Joyce Dopkeen, who in 1973 became the first woman to be hired by The New York Times as a full-time staff photograph­er, beginning a 35-year career with the newspaper, died Jan. 31 in Rockville, Maryland. She was 80. Her death, in a hospital, was caused by heart failure, her brother, Jonathan Dopkeen, said.

Victor S. Navasky, who for 27 years as either editor or publisher commanded the long-running left-leaning magazine The Nation, and who also wrote the book “Naming Names,” a breakthrou­gh chronicle of the Hollywood blacklisti­ng era, died Jan. 23 in Manhattan. He was 90.

Virgil Shipley, a longtime photograph­er and reporter for the Mount Vernon (Ohio) News, died Jan. 17. According to Country Court Skilled Nursing Home in Mount Vernon, Shipley, 95, passed away, after an undisclose­d illness. He had worked for the News since 1956, according to former colleague Corby Wise, the paper’s former advertisin­g director.

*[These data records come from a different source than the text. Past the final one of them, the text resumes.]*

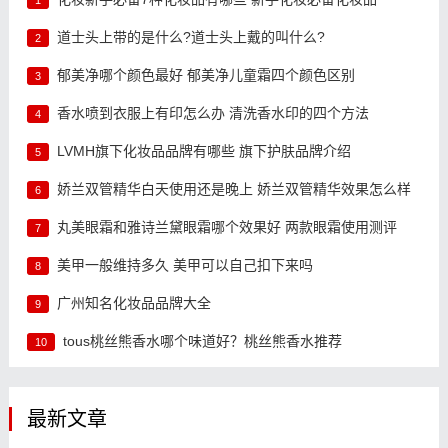
道士头上带的是什么?道士头上戴的叫什么?
2
郁美净哪个颜色最好 郁美净儿童霜四个颜色区别
3
香水喷到衣服上有印怎么办 清洗香水印的四个方法
4
LVMH旗下化妆品品牌有哪些 旗下护肤品牌介绍
5
娇兰双管精华白天使用还是晚上 娇兰双管精华效果怎么样
6
丸美眼霜和雅诗兰黛眼霜哪个效果好 两款眼霜使用测评
7
美甲一般维持多久 美甲可以自己扣下来吗
8
广州知名化妆品品牌大全
9
tous桃丝熊香水哪个味道好？桃丝熊香水推荐
10
最新文章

Gwen Knapp, a prominent sports reporter and columnist at The Philadelph­ia Inquirer and The San Francisco Chronicle and most recently an editor on the sports desk of The New York Times, died Jan. 20 in Manhattan. She was 61. The cause was lymphoma, her sister Susan Knapp Mcclements said.

John Lampson, 86, a native of Jefferson and Ashtabula County, died Jan. 14 in his apartment in Mentor, Ohio, with his wife Marilyn by his side, following a brief illness. Lampson served as president and publisher of Gazette Newspapers from 1985 to 2005, later becoming the publisher emeritus, which he served until his death. Lampson became the fourth generation of the family to work at Gazette Newspapers starting in 1963 after his discharge from the Army.